══ GIVEN RECORDS

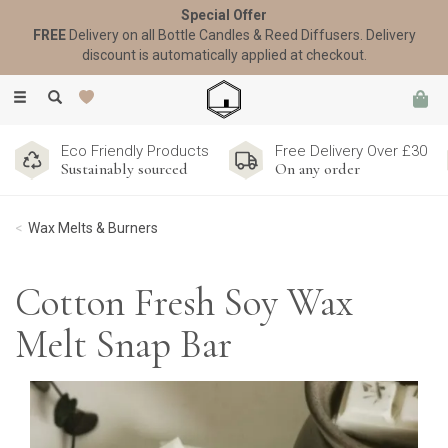
Special Offer
FREE
Delivery on all Bottle Candles & Reed Diffusers. Delivery
discount is automatically applied at checkout.
Toggle
navigation
Eco Friendly Products
Free Delivery Over £30
Sustainably sourced
On any order
Wax Melts & Burners
Cotton Fresh Soy Wax
Melt Snap Bar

════

EXERCISE AIM: For this exercise, copy word for word the line that contains "Sustainably sourced" and every line after it, ending with the last line of the entries above.

EXERCISE OUTPUT:
Sustainably sourced
On any order
Wax Melts & Burners
Cotton Fresh Soy Wax
Melt Snap Bar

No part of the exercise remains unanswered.